**The problem**: Return every line from the one with "For a complete" through the one with "briefcase icon.", inclusive, exactly as it appears below.

**Records for this task**:
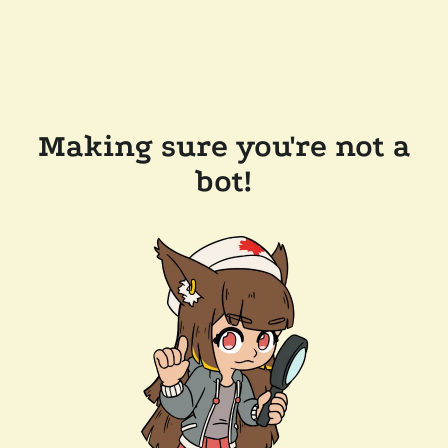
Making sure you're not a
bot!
==
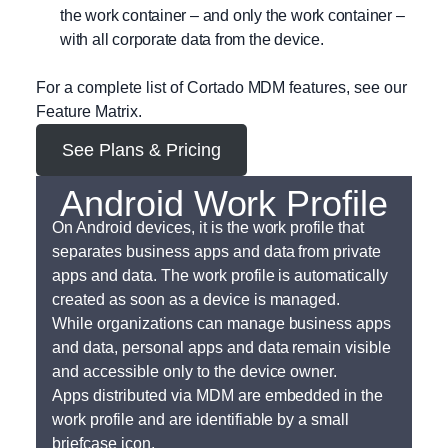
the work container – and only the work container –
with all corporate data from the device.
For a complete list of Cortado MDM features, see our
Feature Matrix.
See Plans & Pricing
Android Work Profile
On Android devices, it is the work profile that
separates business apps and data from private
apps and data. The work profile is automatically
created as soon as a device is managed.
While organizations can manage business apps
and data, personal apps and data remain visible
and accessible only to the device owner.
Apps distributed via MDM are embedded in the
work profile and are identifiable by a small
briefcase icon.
...
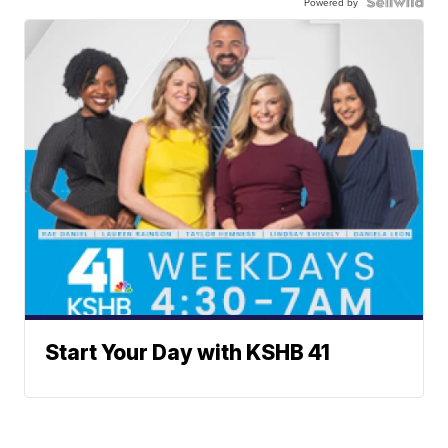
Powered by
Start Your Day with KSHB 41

**Answer below**:
For a complete list of Cortado MDM features, see our
Feature Matrix.
See Plans & Pricing
Android Work Profile
On Android devices, it is the work profile that
separates business apps and data from private
apps and data. The work profile is automatically
created as soon as a device is managed.
While organizations can manage business apps
and data, personal apps and data remain visible
and accessible only to the device owner.
Apps distributed via MDM are embedded in the
work profile and are identifiable by a small
briefcase icon.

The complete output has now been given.